:: Entries supplied ::
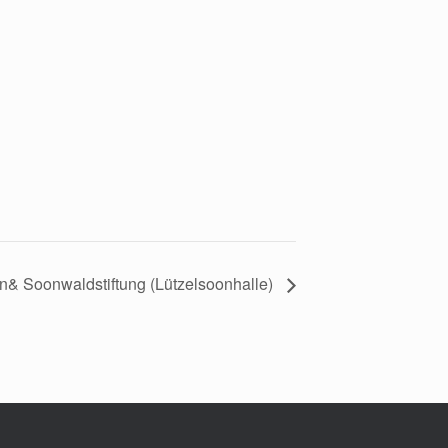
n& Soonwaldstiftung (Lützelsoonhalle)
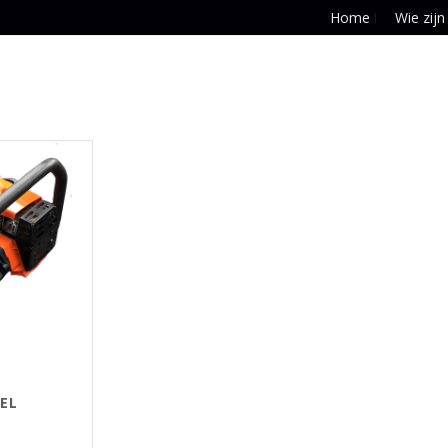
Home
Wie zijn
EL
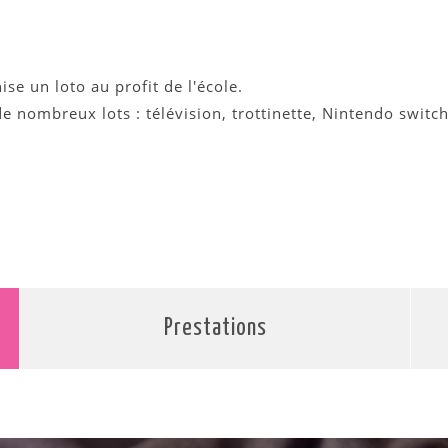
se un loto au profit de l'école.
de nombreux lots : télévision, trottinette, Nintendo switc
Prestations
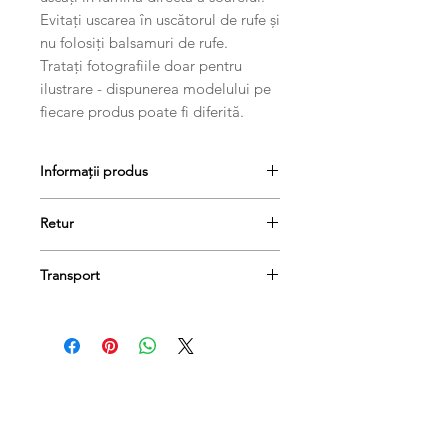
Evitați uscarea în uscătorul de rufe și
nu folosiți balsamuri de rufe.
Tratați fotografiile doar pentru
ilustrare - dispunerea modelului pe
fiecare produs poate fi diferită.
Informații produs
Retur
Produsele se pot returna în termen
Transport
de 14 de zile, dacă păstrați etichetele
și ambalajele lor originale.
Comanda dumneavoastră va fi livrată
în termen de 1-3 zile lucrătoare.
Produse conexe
---
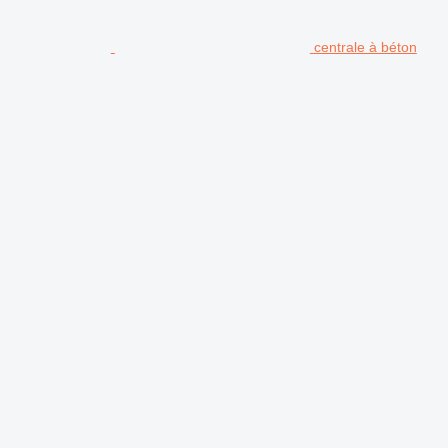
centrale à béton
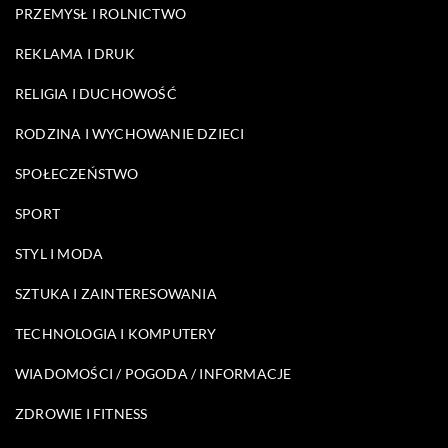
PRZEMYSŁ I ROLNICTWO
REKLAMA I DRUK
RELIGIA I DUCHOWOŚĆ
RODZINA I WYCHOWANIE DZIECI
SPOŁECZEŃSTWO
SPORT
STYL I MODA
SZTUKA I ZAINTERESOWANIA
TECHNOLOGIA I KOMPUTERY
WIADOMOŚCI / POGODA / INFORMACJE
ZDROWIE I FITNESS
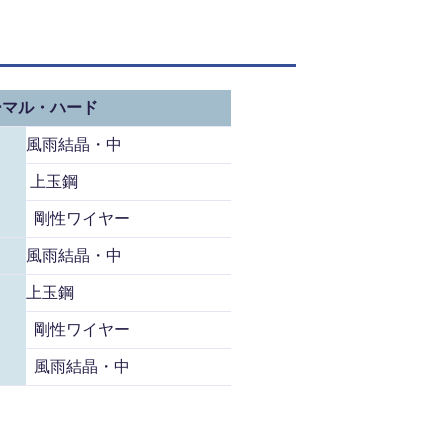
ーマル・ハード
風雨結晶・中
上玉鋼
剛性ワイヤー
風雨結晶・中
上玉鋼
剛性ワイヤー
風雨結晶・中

:: Task prompt ::
Where a line of the data contains the string "termen", include it in a count, and state that count alone.

:: Response to the task ::
2